リハビリをしていても、リハビリ以外の時間を臥床して過ごしていては、ADL自体は上がりにくいです。
ADLを上げるためのリハビリのコツ3つ
ADLを上げるためのリハビリのコツは、
- 全身状態を確認する
- 栄養状態を改善させる
- 少量頻回でリハビリする
の3つが大切です。
一つずつ解説していきます。
全身状態を確認しリハビリする
全身状態は、前の項でお伝えした「電解質(イオン)バランス」と「炎症状態(炎症の数値)」あたりです。電解質のバランスが崩れていたり、炎症反応が高まっているときは、筋トレなどのレジスタンストレーニングを行っても、介助量はあまり減らないです。
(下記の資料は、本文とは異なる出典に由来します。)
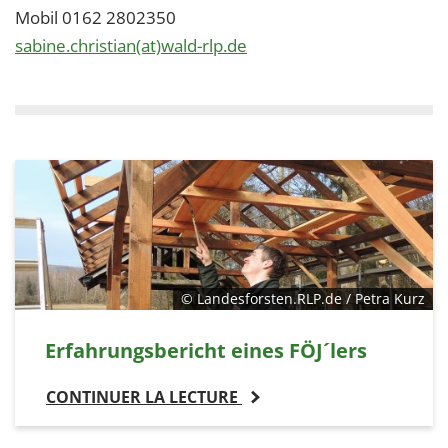
Mobil 0162 2802350
sabine.christian(at)wald-rlp.de
© Landesforsten.RLP.de / Petra Kurz
Erfahrungsbericht eines FÖJ´lers
CONTINUER LA LECTURE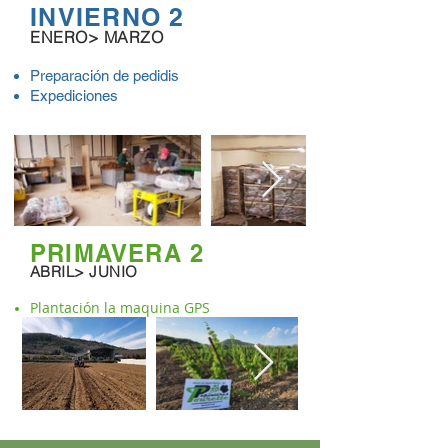
INVIERNO 2
ENERO> MARZO
Preparación de pedidis
Expediciones
PRIMAVERA 2
ABRIL> JUNIO
Plantación la maquina GPS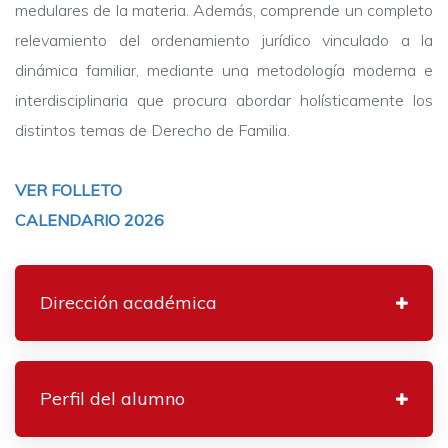
medulares de la materia. Además, comprende un completo
relevamiento del ordenamiento jurídico vinculado a la
dinámica familiar, mediante una metodología moderna e
interdisciplinaria que procura abordar holísticamente los
distintos temas de Derecho de Familia.
VER FOLLETO
CALENDARIO 2026
Dirección académica
Perfil del alumno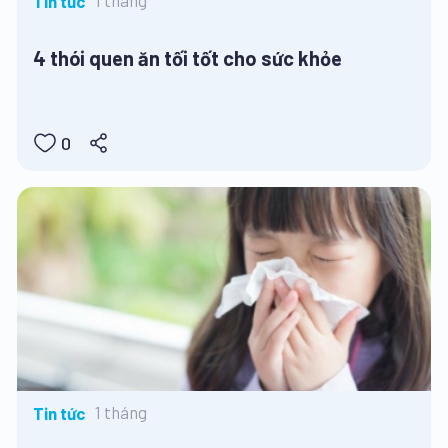
1 tháng
Tin tức
4 thói quen ăn tối tốt cho sức khỏe
0
1 tháng
Tin tức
ただ、「歩行練習の開始日」は早い方がADL改善に繋がるデータもあるので、歩く練習は早めから開始した方がいいと、わたしは考えています。
栄養状態を改善させてリハビリする
リハビリに加えて、栄養状態を改善させることで、ADLアップに繋がります。
- BMI(体重÷身長÷身長)をみる
- 体重の推移を確認していく
- 「指輪っか試験」をやってみる
- Alb(アルブミン)値やGNPIを確認する
ただし、Alb(アルブミン)値は、半減期が2週間と長いので、採血データはその採決時の数値を反映していない可能性があります。
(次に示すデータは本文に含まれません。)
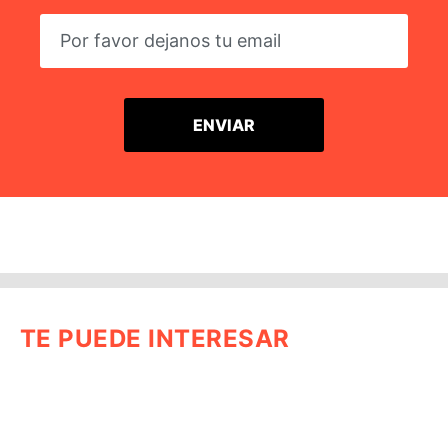
TE PUEDE INTERESAR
GNRIや、体重の推移で栄養状態を総合的に評価した方がよいです。
「指輪っかテスト」は、患者さんの親指と人差し指で輪っかを作り、下腿の最大周径よりも大きいか小さいかをみるテストです。
栄養状態の評価は、栄養士さんがいれば、栄養士さんに相談するのが一番わかりやすくて早いと思います。
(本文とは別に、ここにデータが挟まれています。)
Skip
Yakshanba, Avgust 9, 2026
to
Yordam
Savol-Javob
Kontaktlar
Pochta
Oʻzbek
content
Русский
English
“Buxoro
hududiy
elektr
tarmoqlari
NSTなどが居る病院であれば、NSTに相談してみるのもいいです。
主治医を通さずに相談するのも失礼なので、NSTの人にコソッと聞いてみるか、主治医に一旦相談してみましょう。
少量頻回でリハビリする
全身状態がまだ優れない患者さんには「少量頻回」でリハビリするのが良いです。
食事時に座位をとったり、排泄を支援したり。
そういったADLの動作から練習していきましょう。
がっつりと歩行訓練などを行うのは、全身状態が落ち着いてきてからの方が、ADLアップに繋がりやすいです。
まとめ
リハビリしてもADLが上がりにくい患者さんの特徴は、
- 低栄養でADLが上がりにくい
- 炎症の数値が高くてADLが上がりにくい
- 電解質(イオン)バランスが崩れていてADLが上がりにくい
の3つです。
そんな中で、ADLを上げるためのリハビリのコツは、
- 全身状態を確認してリハビリする
- 栄養状態を改善させてリハビリする
- 少量頻回でリハビリする
の3つです。
無理やりADLを上げようとしてもなかなかあがりません。
あとは、ご本人さん・ご家族さんと「目標の共有」をすることも大切だと思います。
リハビリスタッフや医療者側が勝手に「ADLをあげた方がいい」と思い込んでいる場合もあるので、そこは注意が必要です。